Yeni hobiler edinin. Spor çok iyi geliyor. Örgü örmek de öyle. Günlük yazın. Bunlar bana iyi gelen şeyler.
 
Merhabalar .. şu kadar anlattığınız acı şeye rağmen en güzeli de bunların hepsinin farkında olmanız biliyor musunuz ? Yaşadığınız hayata alışmamışsınız , normalleştirmemişsiniz her zaman daha iyinin farkında olmuşsunuz .. öncelikle tebrik ederim sizi bazı şeyleri bahane edip bazı yanlışlara kılıf olarak kullanmadığınız İçin .. yaşadığınız o hislerin hepsi panik atak , anksiyete gibi toplumun nerdeyse artık yarısından fazlasında olan psikolojik rahatsızlıkların belirtisi , hiç onları daha da büyütüp gözünüzde çözülmez hale getirmeyin.. sonuçta sevdiğiniz bir insanı kaybetmeniz bile bunları hissetmenize sebep.artık sosyal medyada bile o kadar çok gelişim psikoloji sayfası , eğitici videolar , sözler , kitaplar varki sadece onlarla bile bakış açınız değişebilir , bakış açısının değişmesi zaten iyileşmenin yarısıdır .. ben yazdıklarınızdan yapabileceğinize inandım, umarım siz de bu gücü kendinizde bulur ve hayatınızın kontrolünü ele alır , hayatın sorunlarla aynı anda sürüp giden bir yolculuk olduğunu anlayıp ona göre yolunuza bakarsınız .. sevgilerle ..
 
Hayata benim gibi 1-0 başlamışsın güzel kuzum ananecine Allah rahmet eylesin umarım Rabbim güzel insanlar çıkarır karşına çok başarılı mutlu hayatın olur bunları iyi kötü anı olarak anlatır hatırlatsın çok üzüldüm çünkü seni en iyi anlıyanlardanım , çok sürüklendim çok hastalandım ama güçlü durdum hayatla başettim darısı sana olsun inşAllah …

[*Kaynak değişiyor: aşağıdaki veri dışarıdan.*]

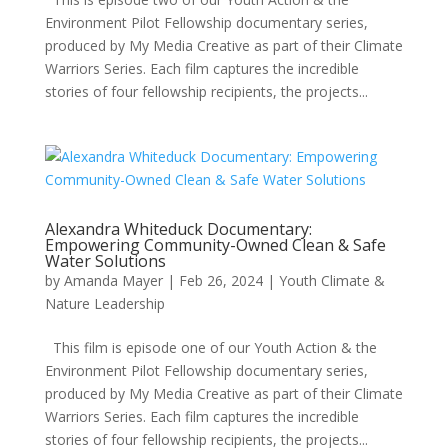
Environment Pilot Fellowship documentary series,
produced by My Media Creative as part of their Climate
Warriors Series. Each film captures the incredible
stories of four fellowship recipients, the projects...
Alexandra Whiteduck Documentary:
Empowering Community-Owned Clean & Safe
Water Solutions
by
Amanda Mayer
|
Feb 26, 2024
|
Youth Climate &
Nature Leadership
This film is episode one of our Youth Action & the
Environment Pilot Fellowship documentary series,
produced by My Media Creative as part of their Climate
Warriors Series. Each film captures the incredible
stories of four fellowship recipients, the projects...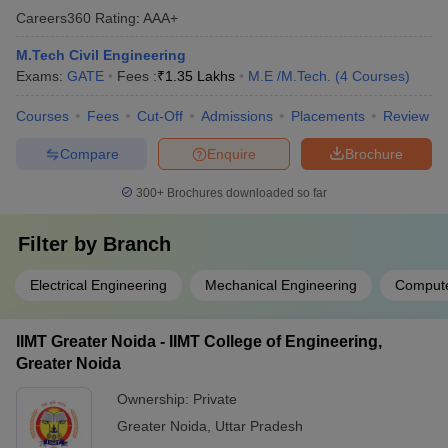
Careers360
Rating
:
AAA+
M.Tech Civil Engineering
Exams:
GATE
Fees :
₹
1.35 Lakhs
M.E /M.Tech.
(
4
Courses
)
Courses
Fees
Cut-Off
Admissions
Placements
Review
Compare
Enquire
Brochure
300+
Brochures downloaded so far
Filter by
Branch
Electrical Engineering
Mechanical Engineering
Compute
IIMT Greater Noida - IIMT College of Engineering,
Greater Noida
Ownership:
Private
Greater Noida
,
Uttar Pradesh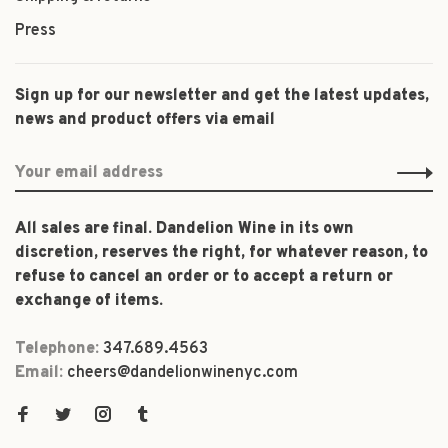
Press
Sign up for our newsletter and get the latest updates,
news and product offers via email
All sales are final. Dandelion Wine in its own
discretion, reserves the right, for whatever reason, to
refuse to cancel an order or to accept a return or
exchange of items.
Telephone:
347.689.4563
Email:
cheers@dandelionwinenyc.com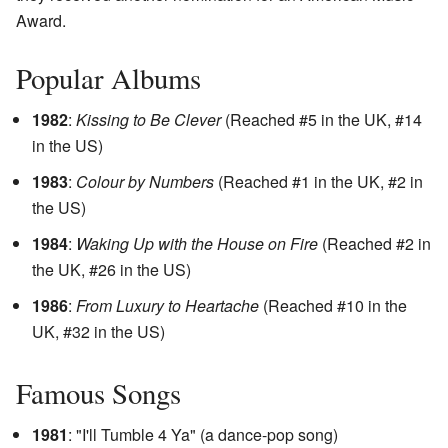
Award.
Popular Albums
1982
:
Kissing to Be Clever
(Reached #5 in the UK, #14
in the US)
1983
:
Colour by Numbers
(Reached #1 in the UK, #2 in
the US)
1984
:
Waking Up with the House on Fire
(Reached #2 in
the UK, #26 in the US)
1986
:
From Luxury to Heartache
(Reached #10 in the
UK, #32 in the US)
Famous Songs
1981
: "I'll Tumble 4 Ya" (a dance-pop song)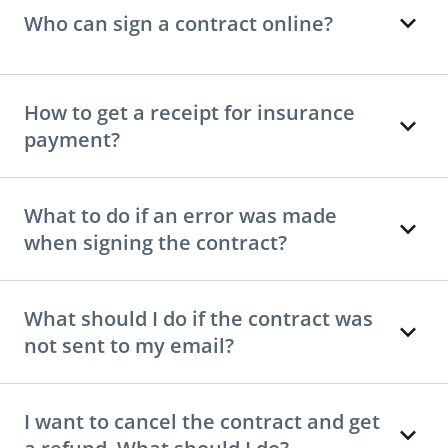
Who can sign a contract online?
How to get a receipt for insurance
payment?
What to do if an error was made
when signing the contract?
What should I do if the contract was
not sent to my email?
I want to cancel the contract and get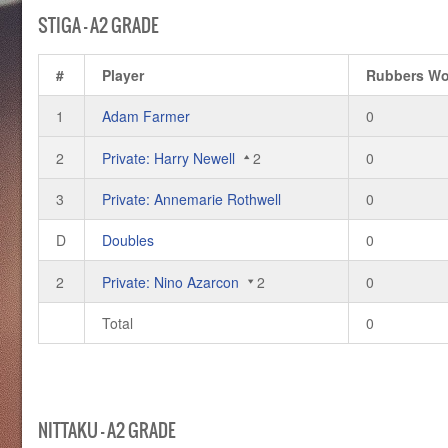
STIGA – A2 GRADE
#
Player
Rubbers W
1
Adam Farmer
0
2
Private: Harry Newell
2
0
3
Private: Annemarie Rothwell
0
D
Doubles
0
2
Private: Nino Azarcon
2
0
Total
0
NITTAKU – A2 GRADE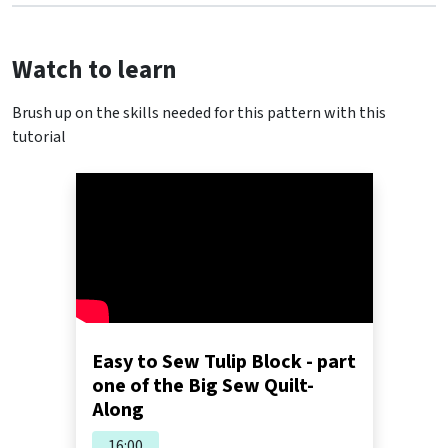
Watch to learn
Brush up on the skills needed for this pattern with this
tutorial
Easy to Sew Tulip Block - part
one of the Big Sew Quilt-
Along
16:00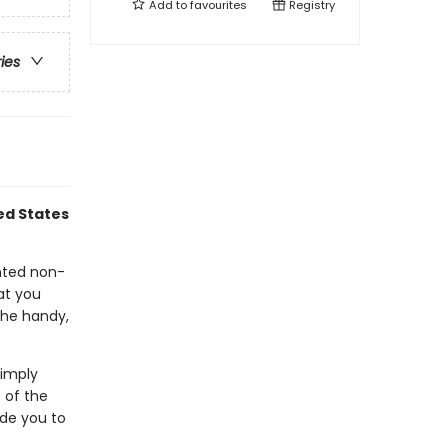
Add to
favourites
Registry
ries
ed States
nted non-
at you
the handy,
Simply
 of the
ide you to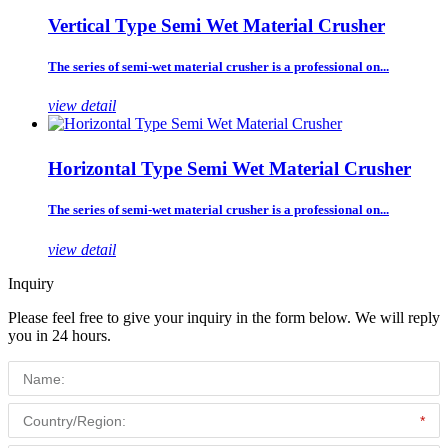
Vertical Type Semi Wet Material Crusher
The series of semi-wet material crusher is a professional on...
view detail
Horizontal Type Semi Wet Material Crusher
The series of semi-wet material crusher is a professional on...
view detail
Inquiry
Please feel free to give your inquiry in the form below. We will reply
you in 24 hours.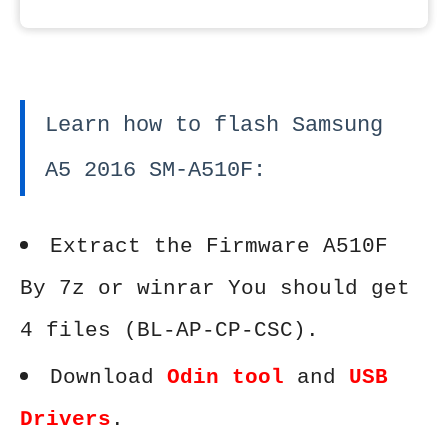
Learn how to flash Samsung
A5 2016 SM-A510F:
Extract the Firmware A510F
By 7z or winrar You should get
4 files (BL-AP-CP-CSC).
Download
Odin tool
and
USB
Drivers
.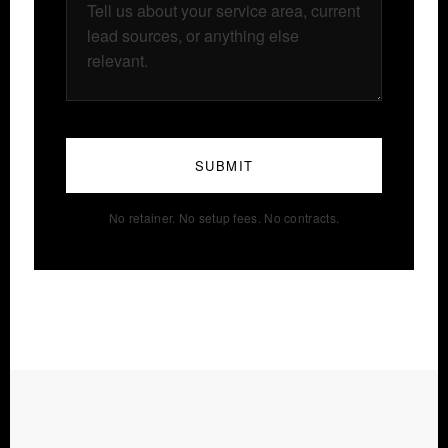
SUBMIT
No retainer. No setup fees. No contracts.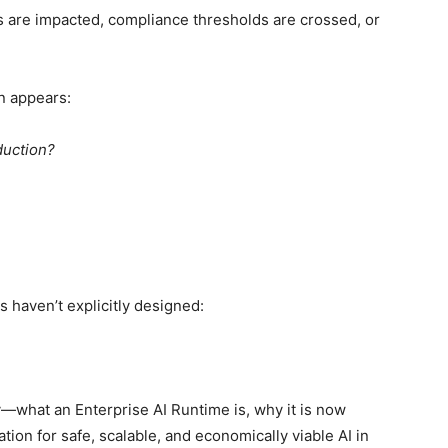
 are impacted, compliance thresholds are crossed, or
n appears:
duction?
 haven’t explicitly designed:
ly—what an Enterprise AI Runtime is, why it is now
ion for safe, scalable, and economically viable AI in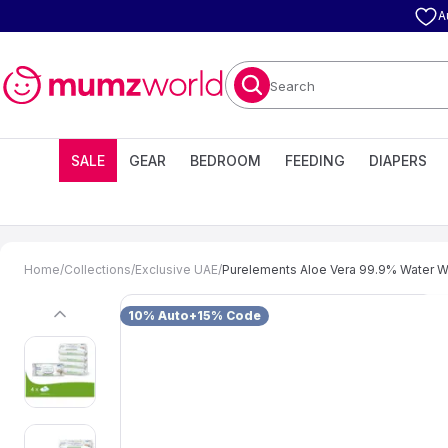
A
Search
SALE
GEAR
BEDROOM
FEEDING
DIAPERS
Home
/
Collections
/
Exclusive UAE
/
Purelements Aloe Vera 99.9% Water Wi
10% Auto+15% Code
previous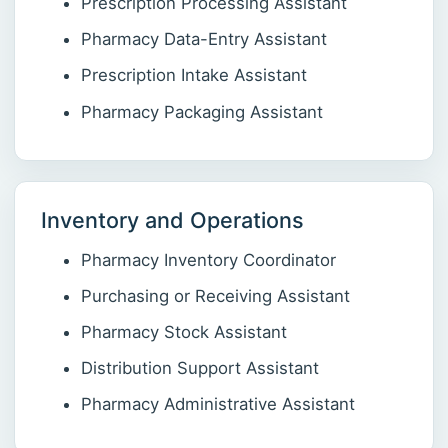
Prescription Processing Assistant
Pharmacy Data-Entry Assistant
Prescription Intake Assistant
Pharmacy Packaging Assistant
Inventory and Operations
Pharmacy Inventory Coordinator
Purchasing or Receiving Assistant
Pharmacy Stock Assistant
Distribution Support Assistant
Pharmacy Administrative Assistant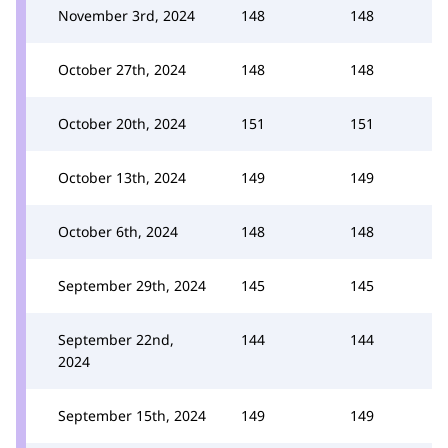
November 3rd, 2024
148
148
October 27th, 2024
148
148
October 20th, 2024
151
151
October 13th, 2024
149
149
October 6th, 2024
148
148
September 29th, 2024
145
145
September 22nd,
144
144
2024
September 15th, 2024
149
149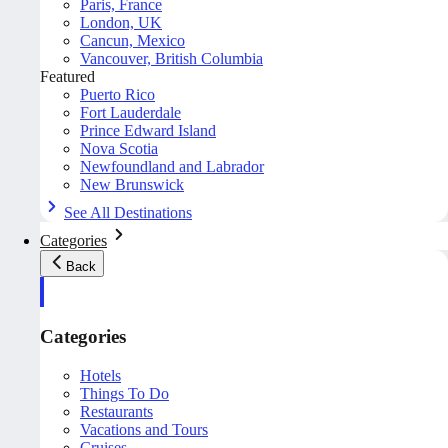
Paris, France
London, UK
Cancun, Mexico
Vancouver, British Columbia
Featured
Puerto Rico
Fort Lauderdale
Prince Edward Island
Nova Scotia
Newfoundland and Labrador
New Brunswick
See All Destinations
Categories
Back
Categories
Hotels
Things To Do
Restaurants
Vacations and Tours
Cruises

bu hayat niye böyle kimi kimsesizlikden bi aile yaşamını bi anneyi arar özler içi yanar , kimi anneyi bi kalemde siler atar ona göre rahat sorumsuz yaşama uğruna ahhhh ahhhh yine içim gitti çok üzüldüm dilerim Rabbim hep yanında olsun canım çok içten dileğim sana
 
Hayat hiç adil değil. Çok üzüldüm yaşadıklarına. Seni yürekten kucaklıyorum ablacım. Çok mutlu olmanı , iş güç sahibi olmanı, güzel bir yuva kurmanı diliyorum. Nur içinde yatsın sevdiklerin. Kendine sakin zarar verecek bişey yapma. Tedavine devam et. Allah hep yardımcın olsun.
 
Ahh … inan her yemek pişen evde huzur yok herkesin var bi derdi sıkıntısı . Sen hayatın senden aldıklarını kendi tırnaklarınla alacak güce sahipsin buraya yazmak bile ne güzel tavsiye istiyorsun bi köşeye çekilip “kader” deyip kendini bırakmıyosun. Ünw kazanamasan bile hep kendini geliştirimek için bişeyler yap bu yaşta evlilik olaylarına girme sakın. Maddi gücün varsa dersaneye yazıl güzelce ünw ye hazırlan eğer yoksa işe gir bi yandan evde kendin hazırlan ama bu hayatı sakın bırakma
 
Yaşadıkların çok zor gerçekten ama güçlü olmak zorundasın. Bunların hepsi geçip gidecek. 19 yaşındasın henüz. 30 yaşındaki kendini düşün. Olmak istediğin o genç kadını hayal et. Yolun bundan sonra hep açık hep aydınlık olsun.
 
Çok çok üzüldüm içim parçalandı. Keşke size sarılabilseydim. Sakın kendini güçsüz hissetme sen çok güçlüsün. Bunca yaşadıklarına rağmen herşeyin farkında olman bile ne kadar güçlü olduğunu gösteriyor. Psikolojik destek almayı lütfen bırakma. Çalış kazan üniversiteyi kendi başarı hikayeni kendin yaz. Allah karşına hep iyi insanlar çıkarsın canım kardeşim.
 
Anneanneni hiçbir zaman unutamayacaksın...Allah mekanını cennet etsin.Ama sende hayatına sımsıkı tutunacaksın...Herkesin binbir türlü geçtiği sınavlar var ...Hatta benimde...Ama ben pes etmek yerine ayağa kalkmayı tercih ettim...Çünkü hala nefes alıyorsak mücadele etmek zorundayız...Kendin istemediğin sürece seni hiçbir doktor ve hiçbir ilaç tedavi edemez bunu unutma...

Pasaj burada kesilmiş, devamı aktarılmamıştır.